A ida a Macau surge para a inauguração de uma exposição de arte O Salão de Outono organizado pela Fundação Oriente. Fui com o José Anjos da poesia e tive a oportunidade de viajar pela primeira vez para o oriente. Fizemos o concerto na Fundação Oriente e depois toquei num espaço local chamado LMA (Live Music Association). Correu tudo muito bem e a imprensa local ligada à comunidade Portuguesa deu um bom destaque a esta experiência. À volta dos eventos estavam acima de tudo portugueses e pessoas relacionadas com a exposição de arte, os chineses não se ligam muito a este circuito, mas foi uma viagem que me deixou excelentes recordações.

Se o primeiro álbum era dedicado a Lisboa… este volta a ser com as suas emblemáticas estações. Sendo tu um lisboeta que vive a sua cidade o que procuraste captar em cada estação para o inserires na forma de música?
A ideia das estações está focada no facto de serem um ponto de partida para o mundo. Não houve uma inspiração concreta nos espaços físicos, mas apenas a simbologia de representarem pontos de partida. São 4 estações de Lisboa pois é a cidade onde nasci e cresci e de onde parto para o resto do mundo.

Ao longo dos EP’s foste tendo gente convidada. Podes apresentá-los e explicar como a sua participação se tornou possível?
Isso foi outra coisa que quis experimentar neste trabalho. Achei que em 20 músicas poderiam caber alguns sabores novos e com 4 EPs, porque não ter um convidado por  cada EP? Lancei os convites a 4 artistas que admiro muito e de quem sou fã. O José Anjos que renovou o meu interesse pela poesia, a Joana Guerra que me leva a viajar pelo seu mundo cósmico, o Carlos Barretto que dispensa apresentações e que toca o seu contrabaixo com um alto nível de técnica e sensibilidade e o Karlos Rotsen que conheci recentemente e que adorei ver ao vivo com o seu jazz crioulo ao piano. Quatro pessoas que me encheram de felicidade ao aceitar o meu convite.

Com este crescimento, até onde poderá ir este O Gajo?
O que tenho planeado, acaba no final deste ano de 2019. A partir daí quero descansar, comprar uns disco novos e logo se vê…

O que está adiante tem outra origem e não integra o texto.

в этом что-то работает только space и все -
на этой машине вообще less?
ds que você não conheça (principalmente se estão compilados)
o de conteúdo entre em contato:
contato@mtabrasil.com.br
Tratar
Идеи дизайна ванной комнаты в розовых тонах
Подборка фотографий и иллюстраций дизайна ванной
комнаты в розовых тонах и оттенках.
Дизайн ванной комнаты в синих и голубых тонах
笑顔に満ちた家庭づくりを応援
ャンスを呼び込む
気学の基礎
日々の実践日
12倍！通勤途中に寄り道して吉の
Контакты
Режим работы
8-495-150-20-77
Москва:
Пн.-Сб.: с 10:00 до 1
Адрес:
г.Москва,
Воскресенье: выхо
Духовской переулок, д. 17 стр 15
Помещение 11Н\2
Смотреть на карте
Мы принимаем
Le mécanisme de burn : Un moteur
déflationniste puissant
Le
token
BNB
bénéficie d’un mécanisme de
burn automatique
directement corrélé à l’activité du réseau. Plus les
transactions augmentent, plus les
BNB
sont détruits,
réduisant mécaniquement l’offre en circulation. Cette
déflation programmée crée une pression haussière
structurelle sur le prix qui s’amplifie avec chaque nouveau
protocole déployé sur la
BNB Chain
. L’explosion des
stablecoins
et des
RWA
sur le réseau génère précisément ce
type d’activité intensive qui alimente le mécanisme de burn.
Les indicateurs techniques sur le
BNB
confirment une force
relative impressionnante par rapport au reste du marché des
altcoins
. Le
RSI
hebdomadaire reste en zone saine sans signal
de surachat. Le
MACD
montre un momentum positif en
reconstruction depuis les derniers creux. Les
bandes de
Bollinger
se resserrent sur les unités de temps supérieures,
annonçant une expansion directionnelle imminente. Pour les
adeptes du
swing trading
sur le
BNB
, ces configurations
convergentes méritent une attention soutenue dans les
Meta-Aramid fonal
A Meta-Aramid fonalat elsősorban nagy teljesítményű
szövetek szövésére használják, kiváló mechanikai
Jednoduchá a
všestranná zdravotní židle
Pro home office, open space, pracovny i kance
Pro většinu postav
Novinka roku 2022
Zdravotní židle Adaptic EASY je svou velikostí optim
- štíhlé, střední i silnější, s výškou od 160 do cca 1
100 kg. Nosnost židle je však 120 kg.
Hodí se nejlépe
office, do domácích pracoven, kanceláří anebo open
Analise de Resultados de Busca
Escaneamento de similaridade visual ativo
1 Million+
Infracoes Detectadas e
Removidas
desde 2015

Não sei se ainda pensas nisso, mas eu, pessoalmente, ainda sinto saudades dos Gazua. Há alguma possibilidade de voltares a reerguer a banda?
A minha ideia é que possam surgir oportunidades para nos reunirmos. Tenho saudades desse tempo e da malta envolvida. O principal problema neste momento é eu mal ter tempo para dar ao GAJO tudo o que o projeto precisa para as coisas funcionarem bem. Ter duas bandas está fora de questão pois não tenho disponibilidade para tal, é que para além da música tenho ainda o meu trabalho de tatuador, uma família com um filho de 7 anos à mistura e amigos com quem gosto de estar.

Obrigado João! Queres acrescentar mais alguma coisa?
Quero agradecer-te pelo teu apoio e pelo teu trabalho e deixar também um agradecimento muito especial a todos os ouvintes de música em geral, mas acima de tudo aos que ouvem música nacional pois esse apoio tem sido imprescindível para fazer crescer a qualidade do que se faz por cá.